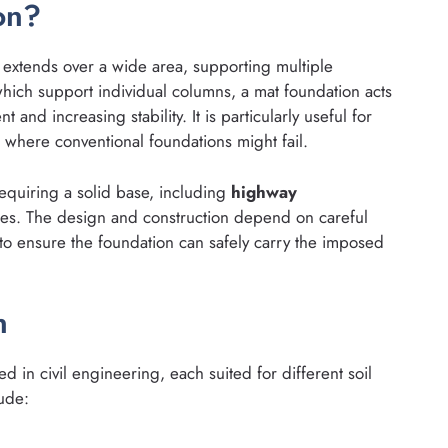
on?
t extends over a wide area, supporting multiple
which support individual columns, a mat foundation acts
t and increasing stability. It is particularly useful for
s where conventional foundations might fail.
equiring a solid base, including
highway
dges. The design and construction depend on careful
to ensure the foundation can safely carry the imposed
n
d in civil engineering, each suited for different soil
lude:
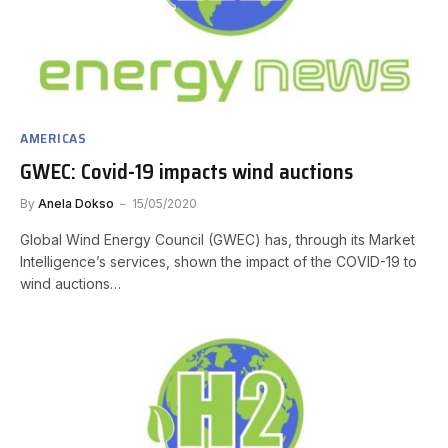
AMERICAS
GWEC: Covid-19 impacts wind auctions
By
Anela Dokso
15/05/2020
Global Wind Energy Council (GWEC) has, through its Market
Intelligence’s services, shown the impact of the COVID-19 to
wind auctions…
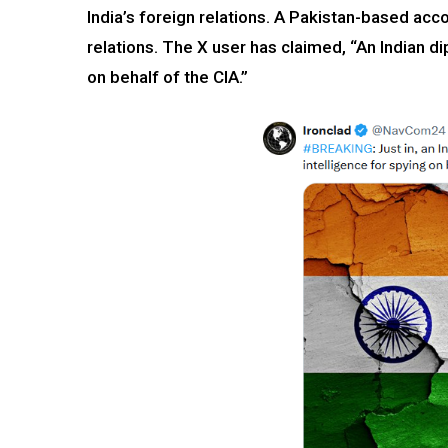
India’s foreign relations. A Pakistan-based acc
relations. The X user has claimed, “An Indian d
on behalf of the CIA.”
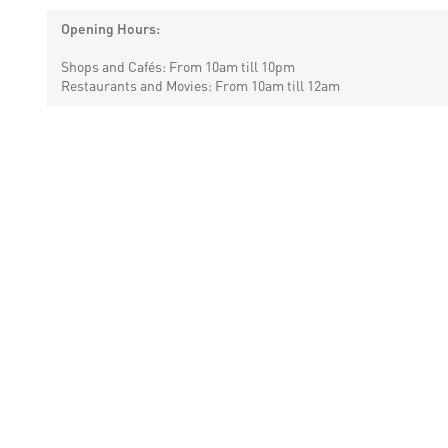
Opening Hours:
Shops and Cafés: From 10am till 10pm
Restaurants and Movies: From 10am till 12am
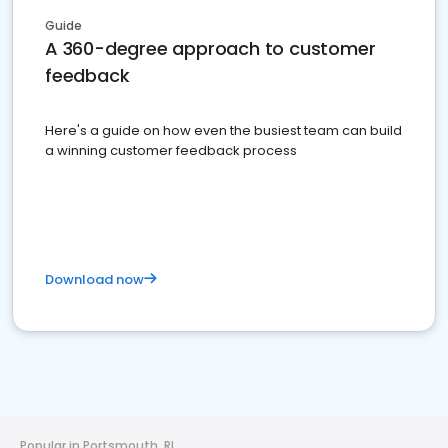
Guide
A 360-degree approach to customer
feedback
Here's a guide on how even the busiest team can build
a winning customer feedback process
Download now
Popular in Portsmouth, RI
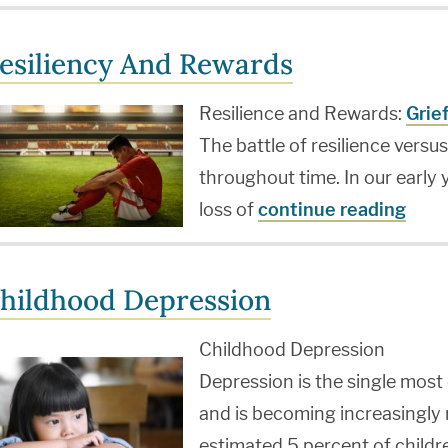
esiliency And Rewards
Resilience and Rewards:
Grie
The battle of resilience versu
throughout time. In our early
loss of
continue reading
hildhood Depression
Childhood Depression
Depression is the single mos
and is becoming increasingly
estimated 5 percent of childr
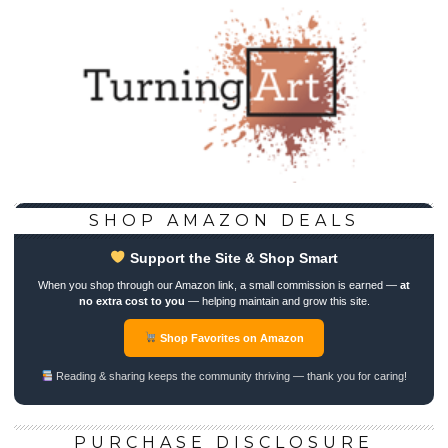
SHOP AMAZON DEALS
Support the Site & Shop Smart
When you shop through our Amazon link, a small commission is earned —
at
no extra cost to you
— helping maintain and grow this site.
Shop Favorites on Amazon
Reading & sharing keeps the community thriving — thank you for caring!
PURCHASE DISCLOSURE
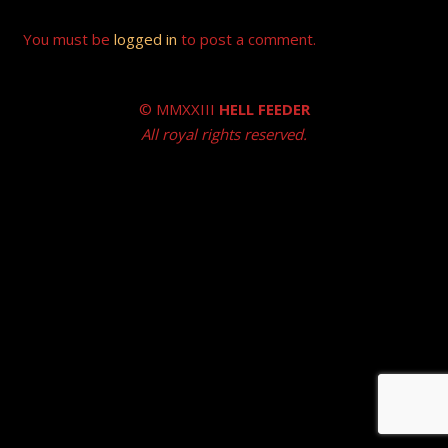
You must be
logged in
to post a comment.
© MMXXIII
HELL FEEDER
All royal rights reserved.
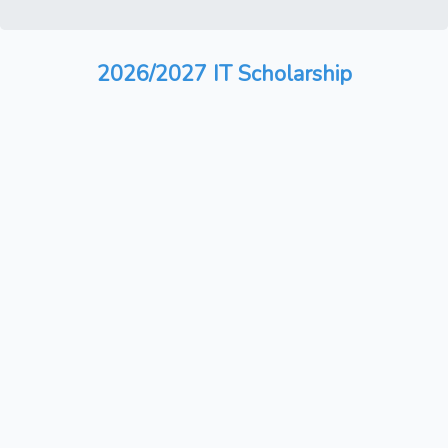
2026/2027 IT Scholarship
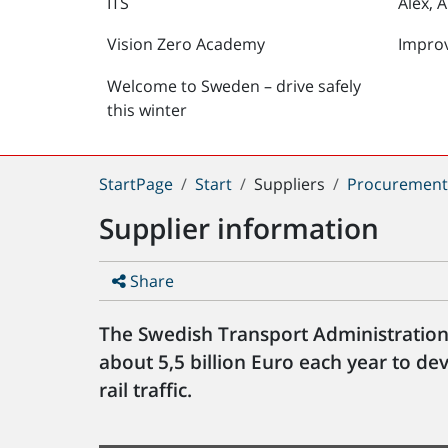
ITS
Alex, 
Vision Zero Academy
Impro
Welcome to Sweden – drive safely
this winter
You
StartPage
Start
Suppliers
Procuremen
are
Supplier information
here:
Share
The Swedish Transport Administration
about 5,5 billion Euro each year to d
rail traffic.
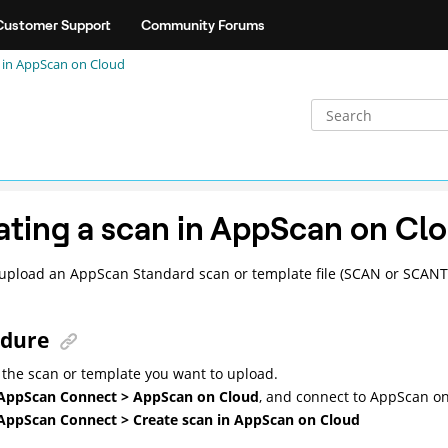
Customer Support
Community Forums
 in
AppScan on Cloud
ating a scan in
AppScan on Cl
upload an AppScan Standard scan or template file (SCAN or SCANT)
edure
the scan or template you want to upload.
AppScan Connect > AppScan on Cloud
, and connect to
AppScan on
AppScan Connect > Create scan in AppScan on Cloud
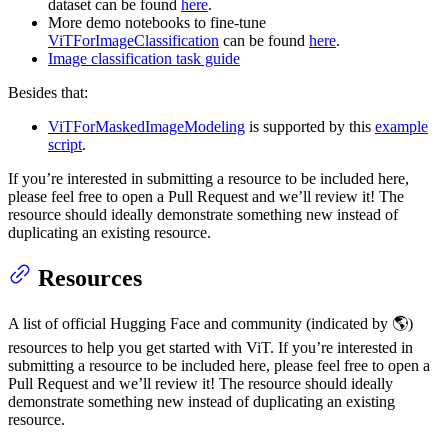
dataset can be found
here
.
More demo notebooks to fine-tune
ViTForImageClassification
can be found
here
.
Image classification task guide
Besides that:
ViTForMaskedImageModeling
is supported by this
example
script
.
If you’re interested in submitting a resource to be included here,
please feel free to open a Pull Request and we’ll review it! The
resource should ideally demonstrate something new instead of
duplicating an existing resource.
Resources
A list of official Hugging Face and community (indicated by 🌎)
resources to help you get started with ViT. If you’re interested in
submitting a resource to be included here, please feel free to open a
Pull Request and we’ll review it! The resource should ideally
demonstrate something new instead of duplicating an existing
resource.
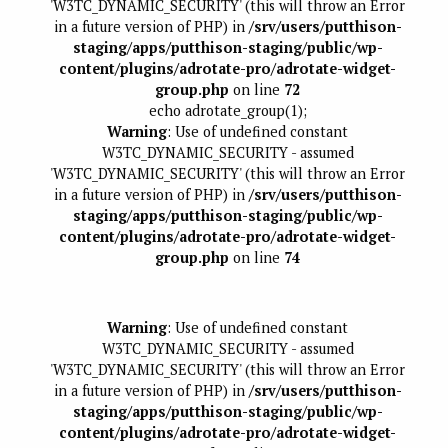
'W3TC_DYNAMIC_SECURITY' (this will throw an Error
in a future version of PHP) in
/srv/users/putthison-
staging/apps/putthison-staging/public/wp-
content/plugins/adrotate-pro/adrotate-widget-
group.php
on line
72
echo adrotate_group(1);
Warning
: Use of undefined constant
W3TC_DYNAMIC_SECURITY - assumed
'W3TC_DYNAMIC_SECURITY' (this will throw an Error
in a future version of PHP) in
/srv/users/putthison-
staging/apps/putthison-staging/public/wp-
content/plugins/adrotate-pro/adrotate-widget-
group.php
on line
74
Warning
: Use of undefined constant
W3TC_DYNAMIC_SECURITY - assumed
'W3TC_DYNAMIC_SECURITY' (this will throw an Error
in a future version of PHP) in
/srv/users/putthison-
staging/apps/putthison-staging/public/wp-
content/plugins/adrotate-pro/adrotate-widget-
============================================================
*What this task involves*.
The lines above that hold "AppScan" are the result; show every one of them.

*Response area*.
AppScan on Cloud
AppScan on Cl
upload an AppScan Standard scan or template file (SCAN or SCANT)
AppScan Connect > AppScan on Cloud
AppScan on
AppScan Connect > Create scan in AppScan on Cloud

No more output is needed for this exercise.